Bryan Fernandez’s mixed-media paintings are works that make you realize you’re not alone. He depicts men spending time together and simply enjoying one another’s company: In one work, the subjects partake in a shisha smoke sesh, and in another, they enjoy a couple beers while sitting on alcohol crates. To me, in this context, this work highlights the importance of breaking down the stigma of drug and alcohol use in communities of color to make room for joy and healing.

Susanna W. Gold

Curator, art historian, and art advisor

Hank Willis Thomas

When I was considering artists whose work resonates with the process of recovery that Project Healthy Minds promotes, Hank Willis Thomas was a natural choice. I’ve admired Thomas’s work for years, particularly for his courage to address his own personal and cultural traumas. Weighty narratives of violence, inequity, and loss simmer just below the surface of many of his conceptual works, but the real power of his ideas lies in the healing that he finds through family and community. Wholeness, unity, and compassion are ideals that Thomas consistently evokes in his work, and describe those human qualities that allow us to find our strength in each other.

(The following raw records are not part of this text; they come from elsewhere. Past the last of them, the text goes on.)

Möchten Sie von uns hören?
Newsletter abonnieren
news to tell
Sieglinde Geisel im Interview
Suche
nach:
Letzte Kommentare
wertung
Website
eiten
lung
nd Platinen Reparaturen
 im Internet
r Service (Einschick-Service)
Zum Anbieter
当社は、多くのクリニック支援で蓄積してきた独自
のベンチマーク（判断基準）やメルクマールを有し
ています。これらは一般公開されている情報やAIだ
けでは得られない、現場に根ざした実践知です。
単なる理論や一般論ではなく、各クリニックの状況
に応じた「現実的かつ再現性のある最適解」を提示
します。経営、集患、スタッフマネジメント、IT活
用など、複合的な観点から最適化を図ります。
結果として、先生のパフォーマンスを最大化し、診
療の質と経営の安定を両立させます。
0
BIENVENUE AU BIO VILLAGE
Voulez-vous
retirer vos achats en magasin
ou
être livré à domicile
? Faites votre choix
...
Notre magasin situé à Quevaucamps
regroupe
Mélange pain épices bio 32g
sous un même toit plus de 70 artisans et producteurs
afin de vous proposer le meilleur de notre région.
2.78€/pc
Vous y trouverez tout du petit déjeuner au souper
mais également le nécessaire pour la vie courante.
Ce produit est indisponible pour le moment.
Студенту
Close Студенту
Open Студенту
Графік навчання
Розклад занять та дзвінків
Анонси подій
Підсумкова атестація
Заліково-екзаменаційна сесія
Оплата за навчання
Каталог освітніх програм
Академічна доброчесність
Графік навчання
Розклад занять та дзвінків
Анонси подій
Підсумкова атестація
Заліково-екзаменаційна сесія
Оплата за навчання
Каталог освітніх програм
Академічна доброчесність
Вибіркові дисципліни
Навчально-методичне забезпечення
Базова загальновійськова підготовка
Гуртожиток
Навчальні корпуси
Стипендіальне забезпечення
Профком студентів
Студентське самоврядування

A rising star who is newly emerging from the MFA program at the University of the Arts in Philadelphia, Z the Rat is already gaining international attention for her self-portraits that often explore themes of mental health. Inward-looking by nature, the practice of self-portraiture gives Z the Rat the opportunity to confront tensions, confusions, and other emotional strains. Reinventing herself over and over again through ever-changing appearances, colors, costumes, and imagined environments, Z the Rat takes control of her anxieties by proactively determining her own circumstances, coming closer to her true self through her invented realities.

Betty Woodman is an icon of post-war American art whose work challenged long-entrenched views about the relationships between fine art, craft, modernism, and domesticity. Best known for her daringly inventive ceramic sculptures, drawings, and large-scale prints depicting theatrical ceramic forms, Woodman had a consistent goal: to achieve pure visual pleasure. Her light-filled, dancing abstractions describe the exuberant joy that we all strive to attain. In Woodman’s world, there is no place for pain. Positive energy pulses through her work, leaving only vitality, harmony, and delight.

I’ve had the pleasure of working closely with Michele Kishita over the past several years, and have watched the continued growth of her career as she takes her abstractions in fresh, adventurous directions. The landscape consistently forms the basis of her work, but specifically, it is the experience of the landscape that Kishita communicates so effectively. Because experience is always derived from context, Kishita’s environments evoke remarkably different responses, depending on whether her compositions emerge from varying climate or seasonal conditions; the effects of deforestation; or the sense of moving through and interacting with space.

The two paintings I’ve selected for the Project Healthy Minds auction were created in response to the pressures of the pandemic that have stretched us beyond what we all thought was possible. Through the sounds and sensations that her open, airy, and vibrant landscapes evoke, Kishita offers us a peaceful respite. They remove us from our current conditions and relocate us to a space of safety where we can find our way back to health and stability.